Studenten- en studieverenigingen

Vragen van het Lid Van Haga (Van Haga) aan de minister van Volksgezondheid, Welzijn en Sport inzake de tijdens de persconferentie de dato 6 augustus 2020 aangekondigde aanvullende maatregelen voor studenten- en studieverenigingen.

1. Kunt u uitleggen waarom er wezenlijk verschillende maatregelen worden getroffen ten opzichte van introductieactiviteiten van algemene studentenverenigingen (de zogeheten ‘gezelligheidsverenigingen’)  enerzijds en introductieactiviteiten van studieverenigingen en studentensportverenigingen anderzijds?

2. Kunt u uitleggen waarom er tijdens activiteiten van studieverenigingen en studentensportverenigingen kennelijk minder kans bestaat op verspreiding van COVID-19 dan tijdens activiteiten van algemene studentenverenigingen?

3. Kunt u uitleggen waarom het verspreidingsrisico onder eerstejaarsstudenten met de leeftijd van achttien jaar kennelijk groter is dan het verspreidingsrisico onder middelbare scholieren met diezelfde leeftijd, welke in groepsverband les krijgen en activiteiten verrichten in vaak slecht geventileerde lokalen en waarbij de afstand van anderhalve meter dikwijls niet haalbaar is?

4. Ziet u in dat de aanvullende maatregelen voor onduidelijkheid en onbegrip bij studenten kunnen zorgen, daar er wezenlijk geen onderscheid valt te maken tussen activiteiten van algemene studentenverenigingen enerzijds en activiteiten van studie- en studentensportverenigingen anderzijds?

5. Bent u bereid de introductieactiviteiten van algemene studentenverenigingen wel doorgang te laten vinden, indien betreffende verenigingen vooraf een uitgebreid veiligheidsprotocol kunnen overleggen?

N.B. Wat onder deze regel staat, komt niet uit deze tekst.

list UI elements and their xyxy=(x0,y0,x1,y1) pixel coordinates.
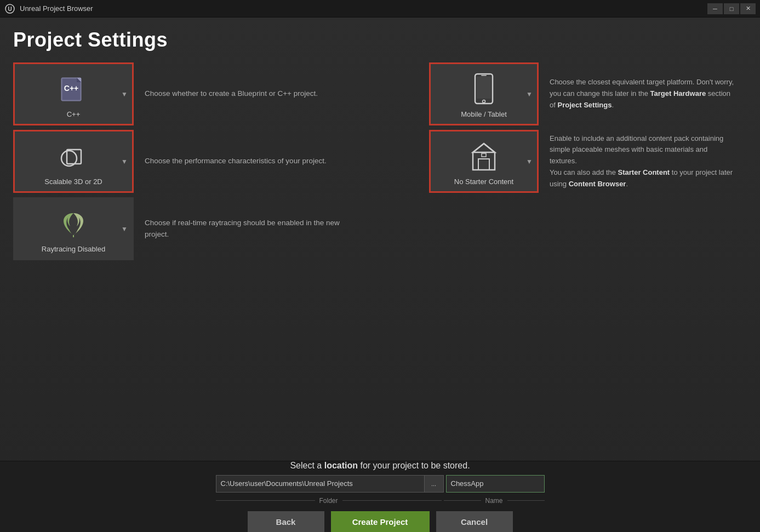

Indien nee, waarom niet?

6. Bent u het met mij eens dat het beter is om introductieactiviteiten volgens een gecontroleerd protocol te laten plaatsvinden dan ongecontroleerd? Indien ja, heeft u het risico meegewogen dat jongeren mogelijk toch zelf iets gaan organiseren, maar dan buiten het zicht van de overheid?

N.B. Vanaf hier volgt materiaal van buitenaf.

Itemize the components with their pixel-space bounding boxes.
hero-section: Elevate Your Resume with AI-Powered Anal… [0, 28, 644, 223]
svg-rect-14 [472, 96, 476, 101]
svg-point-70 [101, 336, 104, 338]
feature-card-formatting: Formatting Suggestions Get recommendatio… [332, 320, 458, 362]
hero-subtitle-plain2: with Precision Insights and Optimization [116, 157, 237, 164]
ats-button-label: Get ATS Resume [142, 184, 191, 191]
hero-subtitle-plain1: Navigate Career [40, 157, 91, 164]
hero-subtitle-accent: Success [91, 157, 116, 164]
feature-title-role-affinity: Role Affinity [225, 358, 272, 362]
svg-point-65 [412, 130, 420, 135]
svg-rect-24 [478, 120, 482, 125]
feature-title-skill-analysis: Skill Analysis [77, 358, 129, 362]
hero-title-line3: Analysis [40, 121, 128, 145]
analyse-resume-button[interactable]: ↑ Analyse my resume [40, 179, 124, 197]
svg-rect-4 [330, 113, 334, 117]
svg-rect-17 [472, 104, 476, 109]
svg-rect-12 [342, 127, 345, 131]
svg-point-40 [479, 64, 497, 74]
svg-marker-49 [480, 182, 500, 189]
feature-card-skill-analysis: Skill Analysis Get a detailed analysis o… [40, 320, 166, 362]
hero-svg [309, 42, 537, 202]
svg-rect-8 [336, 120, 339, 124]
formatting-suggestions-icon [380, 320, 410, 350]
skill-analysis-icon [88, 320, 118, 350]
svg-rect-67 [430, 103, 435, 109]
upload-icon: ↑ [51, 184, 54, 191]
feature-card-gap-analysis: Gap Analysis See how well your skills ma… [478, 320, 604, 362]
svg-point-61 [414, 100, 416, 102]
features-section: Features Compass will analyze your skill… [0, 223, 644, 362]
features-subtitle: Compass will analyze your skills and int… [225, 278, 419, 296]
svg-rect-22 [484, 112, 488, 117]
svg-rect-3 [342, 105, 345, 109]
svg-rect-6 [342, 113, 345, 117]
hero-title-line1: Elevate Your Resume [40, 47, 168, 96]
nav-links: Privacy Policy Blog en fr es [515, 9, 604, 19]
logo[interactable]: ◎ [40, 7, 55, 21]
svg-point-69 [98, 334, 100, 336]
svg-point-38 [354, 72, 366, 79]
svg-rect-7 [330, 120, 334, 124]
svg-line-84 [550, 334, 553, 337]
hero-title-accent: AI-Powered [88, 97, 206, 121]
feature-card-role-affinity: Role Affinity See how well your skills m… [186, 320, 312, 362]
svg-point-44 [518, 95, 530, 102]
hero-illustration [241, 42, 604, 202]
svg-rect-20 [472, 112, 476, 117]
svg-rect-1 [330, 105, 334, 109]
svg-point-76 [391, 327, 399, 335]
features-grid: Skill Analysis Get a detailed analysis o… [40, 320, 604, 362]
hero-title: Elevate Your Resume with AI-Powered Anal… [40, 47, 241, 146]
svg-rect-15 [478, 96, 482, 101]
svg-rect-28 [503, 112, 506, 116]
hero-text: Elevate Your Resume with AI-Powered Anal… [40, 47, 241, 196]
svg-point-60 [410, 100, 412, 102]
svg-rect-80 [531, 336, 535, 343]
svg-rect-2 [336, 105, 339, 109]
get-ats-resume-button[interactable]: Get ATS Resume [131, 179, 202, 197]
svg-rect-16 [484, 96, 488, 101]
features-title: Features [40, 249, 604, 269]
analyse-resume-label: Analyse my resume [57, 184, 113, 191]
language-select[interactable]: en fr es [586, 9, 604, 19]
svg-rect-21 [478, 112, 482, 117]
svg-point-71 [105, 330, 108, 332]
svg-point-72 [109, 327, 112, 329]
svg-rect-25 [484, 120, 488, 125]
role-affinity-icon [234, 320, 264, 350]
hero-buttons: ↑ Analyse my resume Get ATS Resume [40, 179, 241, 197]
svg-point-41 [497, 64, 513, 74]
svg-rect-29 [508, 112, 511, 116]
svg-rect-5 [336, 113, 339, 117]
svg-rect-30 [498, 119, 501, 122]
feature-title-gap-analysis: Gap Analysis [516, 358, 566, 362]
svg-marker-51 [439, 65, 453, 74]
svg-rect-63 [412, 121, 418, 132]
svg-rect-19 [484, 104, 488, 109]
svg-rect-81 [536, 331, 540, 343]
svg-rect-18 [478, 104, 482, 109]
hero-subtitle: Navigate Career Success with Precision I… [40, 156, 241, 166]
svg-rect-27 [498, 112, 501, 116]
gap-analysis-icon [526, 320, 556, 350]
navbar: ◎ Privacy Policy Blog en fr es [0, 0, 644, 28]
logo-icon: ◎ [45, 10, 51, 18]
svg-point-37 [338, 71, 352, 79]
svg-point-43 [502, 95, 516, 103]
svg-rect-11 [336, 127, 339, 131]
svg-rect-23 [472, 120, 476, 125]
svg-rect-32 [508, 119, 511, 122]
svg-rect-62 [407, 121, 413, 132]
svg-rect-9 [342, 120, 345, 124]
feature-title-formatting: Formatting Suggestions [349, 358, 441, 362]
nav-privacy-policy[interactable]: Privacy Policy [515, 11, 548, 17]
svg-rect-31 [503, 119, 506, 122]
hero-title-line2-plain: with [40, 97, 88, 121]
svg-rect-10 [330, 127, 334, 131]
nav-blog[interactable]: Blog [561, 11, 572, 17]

7. Heeft u overwogen om de introductieactiviteiten van algemene studentenverenigingen tóch doorgang te laten vinden, met diezelfde restricties als bij de introductieactiviteiten van studie- en studentensportverenigingen? Indien nee, waarom niet? Indien ja, waarom heeft u dan toch besloten de introductieactiviteiten van algemene studentenverenigingen in het geheel te verbieden?